Should Cancer Immunologists Book Flights to SABCS 2016?

Dr Miller: There was also a big shift in talking about immune therapy, immune checkpoint inhibitors, and the role of the immune system in breast cancer. Is that something that you think we are going to see expand at this meeting? It really means bringing in a whole new group of scientists, in bringing immunologists to the fold.

Dr Arteaga: I agree that we are moving strongly into this area of immune therapy. We are learning from other tumor types, such as melanoma, renal cell carcinoma, and lung cancer, where these therapies appear to have a higher impact. I think the challenge we have in breast cancer research is to identify those tumors that are particularly sensitive to these immune checkpoint inhibitors. Yesterday we had at least four presentations[3,4,5,6,7] that looked at immune signatures, tumor-infiltrating lymphocytes, stromal signatures that may point to phenotypes, to tumor types, to subgroups that may benefit from these therapies.

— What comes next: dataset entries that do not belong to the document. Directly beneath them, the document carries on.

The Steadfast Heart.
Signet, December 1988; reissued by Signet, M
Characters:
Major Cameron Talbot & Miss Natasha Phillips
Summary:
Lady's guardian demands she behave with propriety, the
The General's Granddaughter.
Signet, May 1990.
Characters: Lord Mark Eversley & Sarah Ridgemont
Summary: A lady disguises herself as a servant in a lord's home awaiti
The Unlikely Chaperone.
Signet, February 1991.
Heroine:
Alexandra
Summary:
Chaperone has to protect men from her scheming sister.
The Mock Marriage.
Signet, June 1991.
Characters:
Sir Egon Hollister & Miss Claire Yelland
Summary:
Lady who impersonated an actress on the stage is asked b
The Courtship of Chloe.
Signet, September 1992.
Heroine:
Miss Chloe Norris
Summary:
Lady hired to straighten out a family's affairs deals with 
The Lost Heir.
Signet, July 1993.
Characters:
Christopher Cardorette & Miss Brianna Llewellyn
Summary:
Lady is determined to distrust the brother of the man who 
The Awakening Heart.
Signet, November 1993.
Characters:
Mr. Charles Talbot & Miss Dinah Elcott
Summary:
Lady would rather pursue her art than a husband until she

There is a need, as you implied, to bring to the meeting not only immunotherapies, but cancer immunologists.

I don't think I have seen anything transformative in breast cancer with immune therapies, but I know there are many drugs out there. In the next few years we are going to learn how to use them as single therapies and in combination. For the rational development of these drugs and for the combination of these therapies with targeted therapies, I think there is a need, as you implied, to bring to the meeting not only immunotherapies, but cancer immunologists, because a lot of us in the translational field do not have that immunologic know-how that may point to new mechanisms of action and to combinations we should use. You have mentioned something that I would say is a big need in the breast cancer field.

Dr Miller: But with the strength of AACR, I think we will be able to do that pretty easily.

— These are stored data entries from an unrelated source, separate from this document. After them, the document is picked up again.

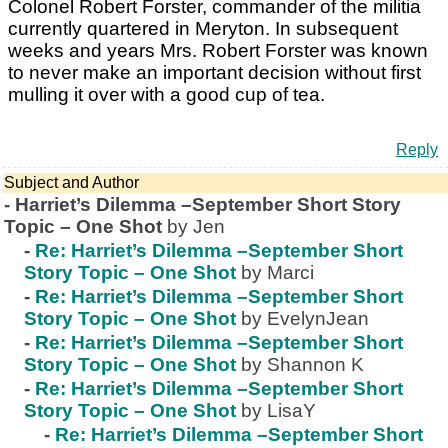
Colonel Robert Forster, commander of the militia
currently quartered in Meryton. In subsequent
weeks and years Mrs. Robert Forster was known
to never make an important decision without first
mulling it over with a good cup of tea.
Reply
Subject and Author
-
Harriet’s Dilemma –September Short Story
Topic – One Shot
by Jen
-
Re: Harriet’s Dilemma –September Short
Story Topic – One Shot
by Marci
-
Re: Harriet’s Dilemma –September Short
Story Topic – One Shot
by EvelynJean
-
Re: Harriet’s Dilemma –September Short
Story Topic – One Shot
by Shannon K
-
Re: Harriet’s Dilemma –September Short
Story Topic – One Shot
by LisaY
-
Re: Harriet’s Dilemma –September Short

Dr Arteaga: I would hope so.

Patient Advocates Prove Essential Research Partners

Dr. Miller: One of the things that has always been unique and special about the San Antonio meeting, at least since the time I have been attending, has been the involvement of patients and patient advocates in the meeting as full partners. How do you see that as important in shaping our work?

Dr Arteaga: I think it's very important. I still remember the first time that I was in the study section reviewing grants for a granting agency, and next to me was a breast cancer advocate who, in fact, was a woman with metastatic breast cancer. Initially I just didn't get it. But the next day when I came to breakfast, I saw that she was talking to a lot of PhD scientists at the breakfast table, and they were all fascinated as she was telling them about her cancer history. Then I realized that this is important, to have [patients] at the table, because they help us identify the relevance of what we do. They bring a human perspective that we may be missing when we are just focusing on studies at the bench. I think it's a big thing. It's one of the big changes that we've seen in the past 20 years. When the San Antonio meeting started, that constituency was not a part of the meeting. Now it is a very strong and a very important one.

Dr Miller: They certainly are full participants and frequently have very eloquent, very pointed questions about some of the work that we do.

Dr Arteaga: We learn from them, and we should.

Dr. Miller: It's been fascinating talking with you, Carlos. Thank you so much for updating us about the meeting and this unique partnership between AACR and the San Antonio Breast Cancer Symposium.

Dr Arteaga: Thank you.

Dr Miller: I want to thank our listeners for joining us. This is Dr Kathy Miller, from the 2015 San Antonio Breast Cancer Symposium.